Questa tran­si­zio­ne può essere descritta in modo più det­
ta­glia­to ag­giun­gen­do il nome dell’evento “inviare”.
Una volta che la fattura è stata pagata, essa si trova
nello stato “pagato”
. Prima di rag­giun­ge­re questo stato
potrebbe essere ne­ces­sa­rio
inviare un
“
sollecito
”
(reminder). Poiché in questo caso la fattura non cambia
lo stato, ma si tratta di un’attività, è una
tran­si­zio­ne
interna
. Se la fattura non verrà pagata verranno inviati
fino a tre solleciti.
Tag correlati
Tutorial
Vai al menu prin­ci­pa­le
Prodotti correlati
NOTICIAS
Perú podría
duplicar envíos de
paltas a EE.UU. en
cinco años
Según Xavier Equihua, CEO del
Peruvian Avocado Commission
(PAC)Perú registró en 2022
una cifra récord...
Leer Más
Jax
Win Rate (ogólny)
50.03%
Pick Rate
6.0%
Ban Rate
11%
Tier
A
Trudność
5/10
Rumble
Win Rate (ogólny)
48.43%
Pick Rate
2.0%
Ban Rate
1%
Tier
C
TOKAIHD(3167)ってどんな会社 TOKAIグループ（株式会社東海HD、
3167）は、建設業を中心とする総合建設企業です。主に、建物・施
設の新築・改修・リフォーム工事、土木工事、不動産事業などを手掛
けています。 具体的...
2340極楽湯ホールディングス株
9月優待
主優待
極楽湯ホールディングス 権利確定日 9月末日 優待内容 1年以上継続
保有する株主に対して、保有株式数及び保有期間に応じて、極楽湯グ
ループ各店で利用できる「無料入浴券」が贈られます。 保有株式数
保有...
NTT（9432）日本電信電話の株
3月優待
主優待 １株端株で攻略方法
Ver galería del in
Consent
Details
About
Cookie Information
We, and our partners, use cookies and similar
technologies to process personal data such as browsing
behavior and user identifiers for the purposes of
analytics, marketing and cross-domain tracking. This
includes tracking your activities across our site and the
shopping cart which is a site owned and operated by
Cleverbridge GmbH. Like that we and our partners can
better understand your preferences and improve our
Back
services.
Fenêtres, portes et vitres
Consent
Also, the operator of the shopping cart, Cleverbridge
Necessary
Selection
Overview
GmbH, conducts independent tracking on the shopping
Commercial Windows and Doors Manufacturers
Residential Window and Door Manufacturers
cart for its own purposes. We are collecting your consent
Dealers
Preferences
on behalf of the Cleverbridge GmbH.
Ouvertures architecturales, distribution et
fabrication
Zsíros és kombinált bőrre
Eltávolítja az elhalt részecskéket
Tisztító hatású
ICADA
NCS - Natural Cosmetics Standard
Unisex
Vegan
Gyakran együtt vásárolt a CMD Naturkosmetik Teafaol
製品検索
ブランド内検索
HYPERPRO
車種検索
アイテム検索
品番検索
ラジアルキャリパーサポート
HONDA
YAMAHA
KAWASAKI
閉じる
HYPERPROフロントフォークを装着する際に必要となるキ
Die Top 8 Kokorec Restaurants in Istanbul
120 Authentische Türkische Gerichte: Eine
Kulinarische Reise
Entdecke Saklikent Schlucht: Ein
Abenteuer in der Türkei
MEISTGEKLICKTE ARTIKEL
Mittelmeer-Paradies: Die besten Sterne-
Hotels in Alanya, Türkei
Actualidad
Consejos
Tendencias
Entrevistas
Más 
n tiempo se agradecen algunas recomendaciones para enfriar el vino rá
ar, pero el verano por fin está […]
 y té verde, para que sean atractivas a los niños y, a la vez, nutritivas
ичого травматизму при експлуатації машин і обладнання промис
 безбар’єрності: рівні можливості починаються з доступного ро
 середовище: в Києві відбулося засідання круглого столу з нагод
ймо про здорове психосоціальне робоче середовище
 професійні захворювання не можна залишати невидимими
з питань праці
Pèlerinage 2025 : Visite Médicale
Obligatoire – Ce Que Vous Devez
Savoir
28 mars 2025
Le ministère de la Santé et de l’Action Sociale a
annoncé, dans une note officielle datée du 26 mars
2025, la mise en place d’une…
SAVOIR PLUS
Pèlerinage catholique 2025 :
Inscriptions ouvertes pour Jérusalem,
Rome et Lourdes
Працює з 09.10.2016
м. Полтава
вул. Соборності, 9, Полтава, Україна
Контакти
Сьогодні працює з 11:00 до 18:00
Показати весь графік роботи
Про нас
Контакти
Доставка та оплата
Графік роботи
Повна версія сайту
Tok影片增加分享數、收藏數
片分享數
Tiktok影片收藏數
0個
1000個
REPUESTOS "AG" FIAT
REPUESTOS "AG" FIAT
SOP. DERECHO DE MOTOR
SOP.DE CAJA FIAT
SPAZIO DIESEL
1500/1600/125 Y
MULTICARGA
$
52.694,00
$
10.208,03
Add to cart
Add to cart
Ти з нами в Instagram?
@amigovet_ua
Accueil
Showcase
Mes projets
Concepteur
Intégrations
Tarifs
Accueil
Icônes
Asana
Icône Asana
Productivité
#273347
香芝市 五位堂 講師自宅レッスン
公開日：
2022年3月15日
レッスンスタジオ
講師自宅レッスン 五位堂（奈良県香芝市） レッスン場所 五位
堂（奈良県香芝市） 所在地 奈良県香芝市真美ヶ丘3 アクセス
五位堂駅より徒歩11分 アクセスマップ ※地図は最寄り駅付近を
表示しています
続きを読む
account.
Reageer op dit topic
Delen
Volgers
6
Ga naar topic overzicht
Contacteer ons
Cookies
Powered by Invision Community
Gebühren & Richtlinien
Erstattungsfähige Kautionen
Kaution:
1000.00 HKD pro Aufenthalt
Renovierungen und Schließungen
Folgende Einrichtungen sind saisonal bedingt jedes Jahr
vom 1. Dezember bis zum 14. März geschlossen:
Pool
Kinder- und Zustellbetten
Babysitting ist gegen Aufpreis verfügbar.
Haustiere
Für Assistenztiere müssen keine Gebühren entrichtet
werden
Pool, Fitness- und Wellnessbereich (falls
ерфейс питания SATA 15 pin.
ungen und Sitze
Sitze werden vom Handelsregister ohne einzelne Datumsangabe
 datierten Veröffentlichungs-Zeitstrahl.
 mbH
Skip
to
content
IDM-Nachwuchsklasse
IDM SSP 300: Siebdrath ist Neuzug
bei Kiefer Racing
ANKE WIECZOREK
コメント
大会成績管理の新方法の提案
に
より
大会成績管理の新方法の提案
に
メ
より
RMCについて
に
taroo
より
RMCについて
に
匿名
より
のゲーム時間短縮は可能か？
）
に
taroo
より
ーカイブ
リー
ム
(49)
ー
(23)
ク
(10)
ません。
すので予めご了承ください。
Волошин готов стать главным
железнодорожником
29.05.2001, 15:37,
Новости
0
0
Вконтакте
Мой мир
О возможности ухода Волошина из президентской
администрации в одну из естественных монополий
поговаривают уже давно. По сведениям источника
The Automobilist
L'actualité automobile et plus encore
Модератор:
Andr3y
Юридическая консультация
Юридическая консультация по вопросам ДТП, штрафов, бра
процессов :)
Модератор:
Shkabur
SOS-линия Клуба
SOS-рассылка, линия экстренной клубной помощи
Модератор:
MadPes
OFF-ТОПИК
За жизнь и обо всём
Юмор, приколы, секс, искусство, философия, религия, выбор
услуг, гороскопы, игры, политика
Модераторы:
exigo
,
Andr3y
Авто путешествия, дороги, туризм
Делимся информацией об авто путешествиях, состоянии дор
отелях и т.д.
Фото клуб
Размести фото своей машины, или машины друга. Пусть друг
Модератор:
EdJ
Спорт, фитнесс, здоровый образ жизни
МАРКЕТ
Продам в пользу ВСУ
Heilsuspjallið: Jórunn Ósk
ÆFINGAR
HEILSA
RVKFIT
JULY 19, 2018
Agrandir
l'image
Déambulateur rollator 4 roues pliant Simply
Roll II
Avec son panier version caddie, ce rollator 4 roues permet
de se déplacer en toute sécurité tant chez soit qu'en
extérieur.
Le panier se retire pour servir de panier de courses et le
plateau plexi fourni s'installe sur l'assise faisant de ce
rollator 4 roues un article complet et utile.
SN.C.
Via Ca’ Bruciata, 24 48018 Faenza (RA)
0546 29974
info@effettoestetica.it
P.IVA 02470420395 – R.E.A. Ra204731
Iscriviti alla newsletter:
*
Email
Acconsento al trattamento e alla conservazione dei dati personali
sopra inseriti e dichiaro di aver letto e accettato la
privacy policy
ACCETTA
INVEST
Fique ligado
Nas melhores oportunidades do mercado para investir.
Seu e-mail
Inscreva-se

**WHAT YOU WILL DO:** Repeat word for word the lines above that run from the line containing "better understand your" through the line containing "Mittelmeer-Paradies: Die besten", both ends included, and nothing else.

**SOLUTION:**
better understand your preferences and improve our
Back
services.
Fenêtres, portes et vitres
Consent
Also, the operator of the shopping cart, Cleverbridge
Necessary
Selection
Overview
GmbH, conducts independent tracking on the shopping
Commercial Windows and Doors Manufacturers
Residential Window and Door Manufacturers
cart for its own purposes. We are collecting your consent
Dealers
Preferences
on behalf of the Cleverbridge GmbH.
Ouvertures architecturales, distribution et
fabrication
Zsíros és kombinált bőrre
Eltávolítja az elhalt részecskéket
Tisztító hatású
ICADA
NCS - Natural Cosmetics Standard
Unisex
Vegan
Gyakran együtt vásárolt a CMD Naturkosmetik Teafaol
製品検索
ブランド内検索
HYPERPRO
車種検索
アイテム検索
品番検索
ラジアルキャリパーサポート
HONDA
YAMAHA
KAWASAKI
閉じる
HYPERPROフロントフォークを装着する際に必要となるキ
Die Top 8 Kokorec Restaurants in Istanbul
120 Authentische Türkische Gerichte: Eine
Kulinarische Reise
Entdecke Saklikent Schlucht: Ein
Abenteuer in der Türkei
MEISTGEKLICKTE ARTIKEL
Mittelmeer-Paradies: Die besten Sterne-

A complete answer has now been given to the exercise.